The question presented in the second bill of exceptions Is one which has been settled by this court in the case of Treadway v. The State, 1 Texas Ct. App. 668. The recall of a witness for the purpose of laying a predicate to impeach him is a matter confided to the discretion of the judge presiding at the trial, and his action upon it will not be revised by this court when the record fails to show that his recall was necessary to a due administration of justice (Pose. Dig., art. 3046), or unless it be made to appear that the discretion has been abused to defeat the ends of justice. Kemp v. The State, 38 Texas, 111; Roach v. The State, 41 Texas, 262.

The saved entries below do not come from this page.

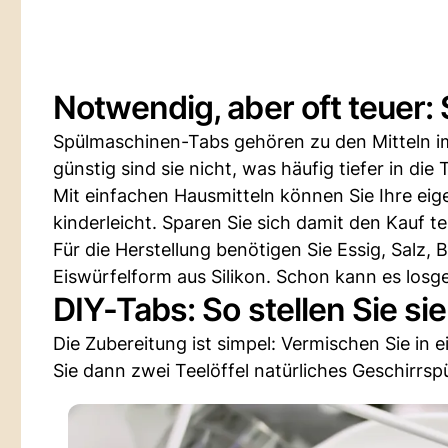
Notwendig, aber oft teuer
Spülmaschinen-Tabs gehören zu den Mitteln i
günstig sind sie nicht, was häufig tiefer in die 
Mit einfachen Hausmitteln können Sie Ihre eig
kinderleicht. Sparen Sie sich damit den Kauf te
Für die Herstellung benötigen Sie Essig, Salz,
Eiswürfelform aus Silikon. Schon kann es losg
DIY-Tabs: So stellen Sie sie
Die Zubereitung ist simpel: Vermischen Sie in 
Sie dann zwei Teelöffel natürliches Geschirrspü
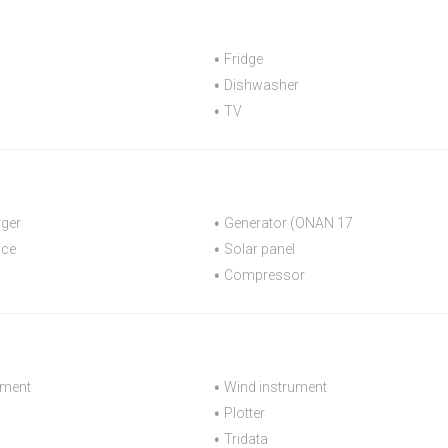
Fridge
Dishwasher
TV
rger
Generator (ONAN 17
ice
Solar panel
Compressor
ument
Wind instrument
Plotter
Tridata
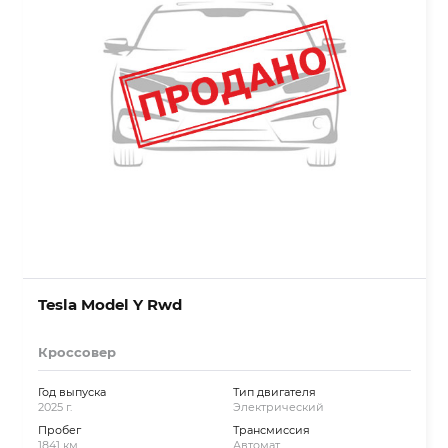
Tesla Model Y Rwd
Кроссовер
Год выпуска
Тип двигателя
2025 г.
Электрический
Пробег
Трансмиссия
1841 км.
Автомат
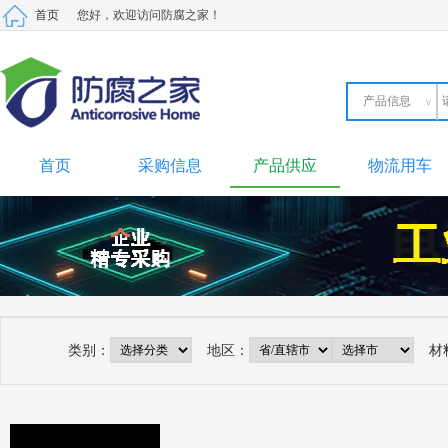
首页
您好，欢迎访问防腐之家！
产品信息
产品信息
采购信息
供应信息
材料信息
劳务市场
二手设备
首页
采购信息
产品供应
物流用车
类别：
地区：
材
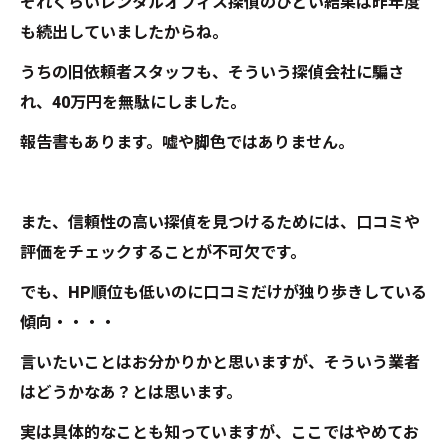
それくらいレンタルオフィス探偵のひどい結果は昨年度
も続出していましたからね。
うちの旧依頼者スタッフも、そういう探偵会社に騙さ
れ、40万円を無駄にしました。
報告書もあります。嘘や脚色ではありません。
また、信頼性の高い探偵を見つけるためには、口コミや
評価をチェックすることが不可欠です。
でも、HP順位も低いのに口コミだけが独り歩きしている
傾向・・・・
言いたいことはお分かりかと思いますが、そういう業者
はどうかなあ？とは思います。
実は具体的なことも知っていますが、ここではやめてお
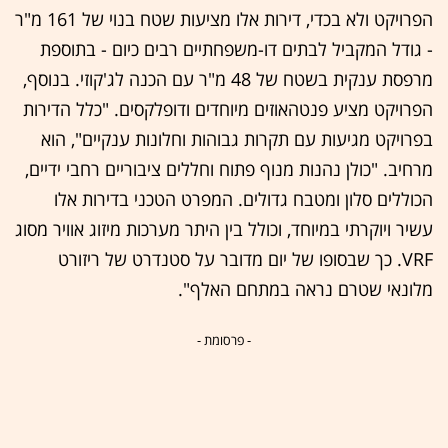
הפרויקט ולא בכדי, דירות אלו מציעות שטח בנוי של 161 מ"ר
- גודל המקביל לבתים דו-משפחתיים רבים כיום - בתוספת
מרפסת ענקית בשטח של 48 מ"ר עם הכנה לג'קוזי. בנוסף,
הפרויקט מציע פנטהאוזים מיוחדים ודופלקסים. "כלל הדירות
בפרויקט מגיעות עם תקרות גבוהות וחלונות ענקיים", הוא
מרחיב. "כולן נהנות מנוף פתוח וחללים ציבוריים רחבי ידיים,
הכוללים סלון ומטבח גדולים. המפרט הטכני בדירות אלו
עשיר ויוקרתי במיוחד, וכולל בין היתר מערכות מיזוג אוויר מסוג
VRF. כך שבסופו של יום מדובר על סטנדרט של ריזורט
מלונאי שטרם נראה במתחם האלף".
- פרסומת -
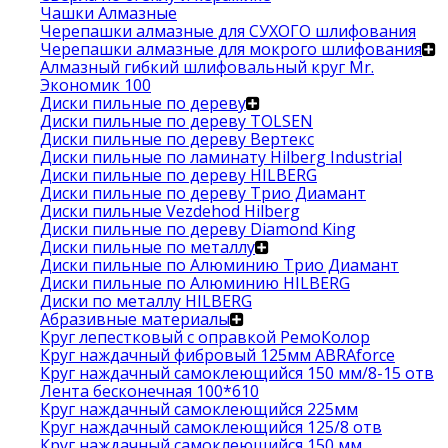
Чашки Алмазные
Черепашки алмазные для СУХОГО шлифования
Черепашки алмазные для мокрого шлифования
Алмазный гибкий шлифовальный круг Mr.
Экономик 100
Диски пильные по дереву
Диски пильные по дереву TOLSEN
Диски пильные по дереву Вертекс
Диски пильные по ламинату Hilberg Industrial
Диски пильные по дереву HILBERG
Диски пильные по дереву Трио Диамант
Диски пильные Vezdehod Hilberg
Диски пильные по дереву Diamond King
Диски пильные по металлу
Диски пильные по Алюминию Трио Диамант
Диски пильные по Алюминию HILBERG
Диски по металлу HILBERG
Абразивные материалы
Круг лепестковый с оправкой РемоКолор
Круг наждачный фибровый 125мм ABRAforce
Круг наждачный самоклеющийся 150 мм/8-15 отв
Лента бесконечная 100*610
Круг наждачный самоклеющийся 225мм
Круг наждачный самоклеющийся 125/8 отв
Круг наждачный самоклеющийся 150 мм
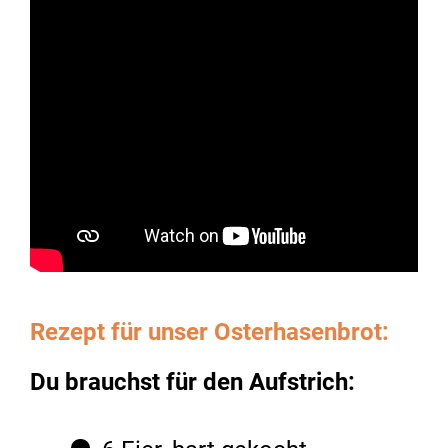
Rezept für unser Osterhasenbrot:
Du brauchst für den Aufstrich:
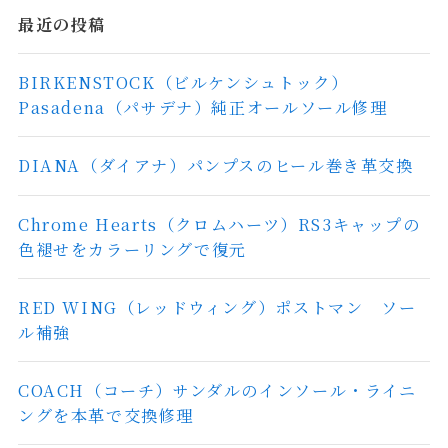
最近の投稿
BIRKENSTOCK（ビルケンシュトック）
Pasadena（パサデナ）純正オールソール修理
DIANA（ダイアナ）パンプスのヒール巻き革交換
Chrome Hearts（クロムハーツ）RS3キャップの
色褪せをカラーリングで復元
RED WING（レッドウィング）ポストマン ソー
ル補強
COACH（コーチ）サンダルのインソール・ライニ
ングを本革で交換修理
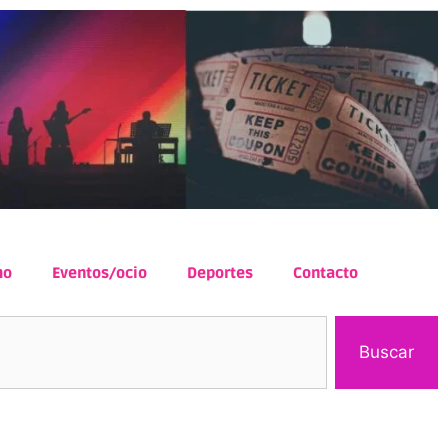
mo
Eventos/ocio
Deportes
Contacto
Buscar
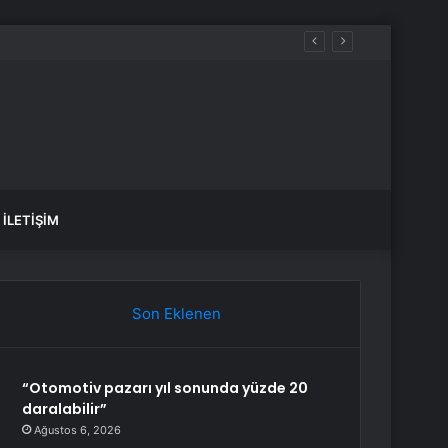
İLETIŞIM
Son Eklenen
“Otomotiv pazarı yıl sonunda yüzde 20
daralabilir”
Ağustos 6, 2026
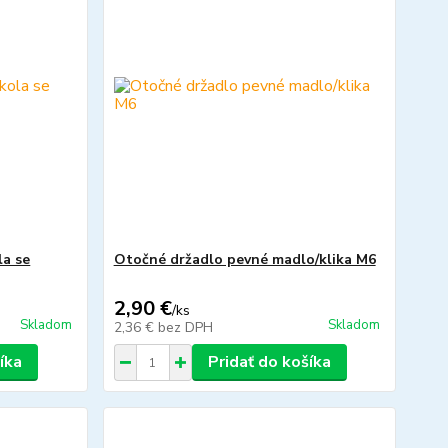
la se
Otočné držadlo pevné madlo/klika M6
2,90 €
/
ks
Skladom
Skladom
2,36 €
bez DPH
íka
Pridať do košíka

The fourth bill of exceptions, which we will next notice, was to the ruling of the court in requiring the defendant to pass upon each juror of the special venire separately, while the defendant claimed the right to have a list of the jury, prepared by the clerk and fqrnished to his counsel, from which he might first styilce the names of those whom he challenged. This identical objection was presented in the case of Taylor v. The State, decided at the present term, and the ruling of the court below was held to be correct. Ante, p. 169. It was further held in that case that the rules provided for the selection of juries, as prescribed in section 22, Acts of Fifteenth Legislature, page 82, applied to trials other than capital felonies ; and that section 23, with reference to special venires, not being in conflict with and .not having *293provided a different mode or manner, the rule as laid down by our Supreme Court in the case of Horbach v. The State, 43 Texas, 242, would be still recognized as the correct practice.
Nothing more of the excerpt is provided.